A few years ago, Hillwood Properties senior vice president Tony Creme would say that cash is king and land is queen when it comes to industrial development. These days, he says land is king. And where is the biggest concentration of developable industrial land? South Fort Worth. It has the same access to I-20 for all those companies needing to move East and West, Creme said.

Creme wasn't the only panelist at Bisnow's 6th Annual Industrial Event bullish on South Fort Worth. NAI Robert Lynn industrial president and principal Rick Medinis agreed the area is poised for growth.  

From a construction standpoint, Majestic Realty Co. senior vice president Al Sorrels said South Dallas is clearly hot. Of the 22M SF of industrial under construction, more than one-third is in South Dallas. But it does not take many brake lights to totally change the dynamics of the market, Sorrels said.

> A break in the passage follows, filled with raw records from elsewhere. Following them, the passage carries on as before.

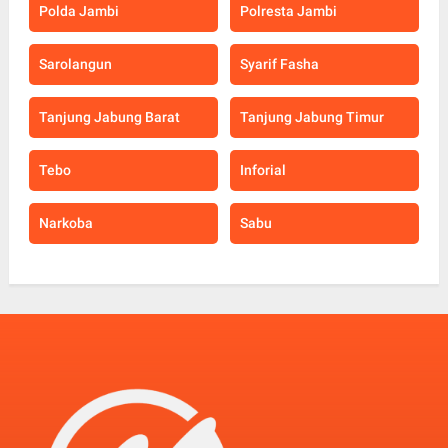
Polda Jambi
Polresta Jambi
Sarolangun
Syarif Fasha
Tanjung Jabung Barat
Tanjung Jabung Timur
Tebo
Inforial
Narkoba
Sabu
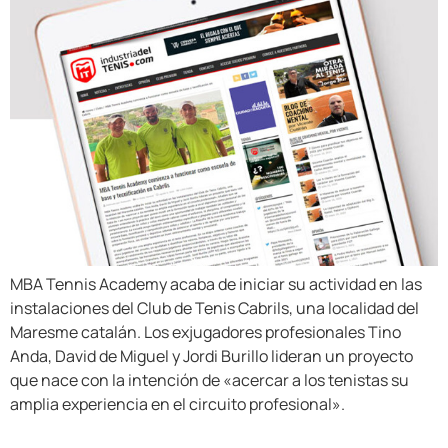
MBA Tennis Academy acaba de iniciar su actividad en las
instalaciones del Club de Tenis Cabrils, una localidad del
Maresme catalán. Los exjugadores profesionales Tino
Anda, David de Miguel y Jordi Burillo lideran un proyecto
que nace con la intención de «acercar a los tenistas su
amplia experiencia en el circuito profesional».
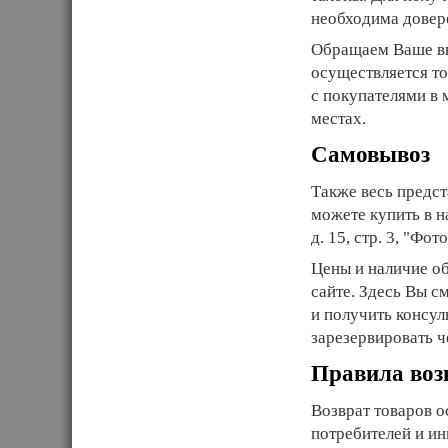
необходима довер
Обращаем Ваше вни
осуществляется то
с покупателями в 
местах.
Самовывоз
Также весь предс
можете купить в н
д. 15, стр. 3, "Фо
Цены и наличие о
сайте. Здесь Вы с
и получить консу
зарезервировать ч
Правила воз
Возврат товаров о
потребителей и и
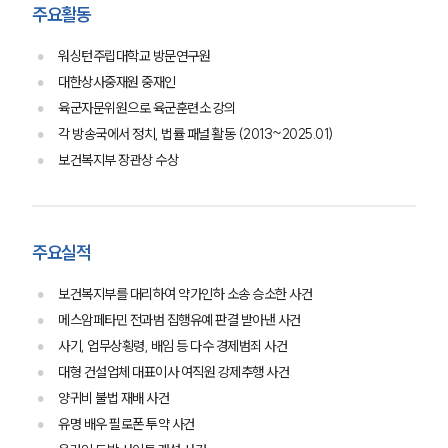
주요활동
워싱턴주립대학교 방문연구원
대한상사중재원 중재인
육군자문위원으로 육군훈련소 강의
각 방송국에서 정치, 법률 패널 활동 (2013~2025.01)
보건복지부 장관상 수상
주요실적
보건복지부를 대리하여 약가인하 소송 승소한 사건
메스암페타민 전과범 집행유예 판결 받아낸 사건
사기, 업무상횡령, 배임 등 다수 경제범죄 사건
대형 건설업체 대표이사 여직원 강제추행 사건
양귀비 불법 재배 사건
유명 배우 필로폰 투약 사건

With so much submarket-specific building, each sector takes on a life of its own, Medinis said. The tried-and-true Brooke Hollow and Trinity submarkets have evolved considerably. Medinis thinks McKinney could see some industrial growth also.

Duke Realty senior vice president Jeff Thornton is wondering at what point Denton starts to make sense. South Dallas has few, if any, barriers to entry, the northwest sector of the Metroplex is full and development around the Airport will be on a ground lease, Thornton said. As things progress, he expects to see Denton become a more attractive submarket.